Nigel Strangeways is a fictional British private detective created by Cecil Day-Lewis, writing under the pen name of Nicholas Blake. He was one of the prominent detectives of the Golden Age of Detective Fiction, appearing in sixteen novels between 1935 and 1966. He also features in a couple of short stories.

Character overview
A gentleman detective Strangeways is an Oxford-educated writer and nephew of an Assistant Commissioner at Scotland Yard. His surname is derived from the Strangeways Prison in Manchester. In the first novel A Question of Proof he is modelled on the poet W. H. Auden but this aspect became less marked as the series progressed. As well as being a private investigator he also works as a literary scholar, producing a study of the Caroline poets amongst other works. Slightly arch he is given to using literary quotes during his investigations, which often pass over the heads of the other characters. His style of detection has been compared to that of John Dickson Carr's Gideon Fell.

During the course of the novels, Strangeways becomes involved in a number of cases reflecting the changing periods of the time. A variety of locations are used for the murder investigations he undertakes including a public school (A Question of Proof, 1935), a brewery (There's Trouble Brewing, 1937), a holiday camp (Malice in Wonderland, 1940) a Whitehall ministry  (Minute for Murder, 1947), a publishing house (End of Chapter, 1957) and a cruise ship (The Widow's Cruise, 1959). The Smiler with the Knife (1939) features a Fascist organisation plotting to overthrow British democracy, while The Sad Variety (1964) focuses on an attempt by British Communists and their Soviet backers to kidnap a professor.

Novels
 A Question of Proof (1935)
 Thou Shell of Death (1936)
 There's Trouble Brewing (1937)
 The Beast Must Die (1938) 
 The Smiler with the Knife (1939)
 Malice in Wonderland (1940)
 The Case of the Abominable Snowman (1941)
 Minute for Murder (1947)
 Head of a Traveller (1949)
 The Dreadful Hollow (1953)
 The Whisper in the Gloom (1954)
 End of Chapter (1957)
 The Widow's Cruise (1959)
 The Worm of Death (1961)
 The Sad Variety (1964)
 The Morning after Death (1966)

Adaptations

Film
The fourth novel in the series The Beast Must Die has been adapted several times for film and television. The film versions include a 1952 Argentine adaptation, and the 1969 French film This Man Must Die.

Television
End of Chapter and The Beast Must Die were separately adapted for the 1960s BBC anthology series Detective. Strangeways was played by Glyn Houston and Bernard Horsfall, respectively.
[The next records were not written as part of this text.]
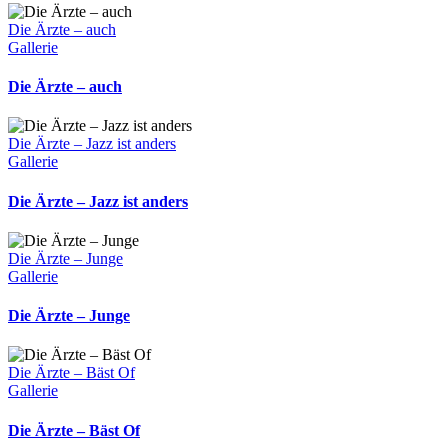
Die Ärzte – auch
Gallerie
Die Ärzte – auch
Die Ärzte – Jazz ist anders
Gallerie
Die Ärzte – Jazz ist anders
Die Ärzte – Junge
Gallerie
Die Ärzte – Junge
Die Ärzte – Bäst Of
Gallerie
Die Ärzte – Bäst Of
In 2021, The Beast Must Die was yet again adapted as a television series for BritBox and AMC. Billy Howle starred as Strangeways.

Radio
A Question of Proof and The Beast Must Die were adapted by Michael Bakewell for BBC Radio in 2004. Both dramas starred Philip Franks as Strangeways.

References

Bibliography 
 Blackwell, Laird R. H.C. Bailey's Reggie Fortune and the Golden Age of Detective Fiction. McFarland, 2017.
 Goble, Alan. The Complete Index to Literary Sources in Film. Walter de Gruyter, 1999.
 James, Russell. Great British Fictional Detectives. Remember When, 21 Apr 2009.
 Stanford, Peter. C Day-Lewis: A Life. A&C Black, 2007.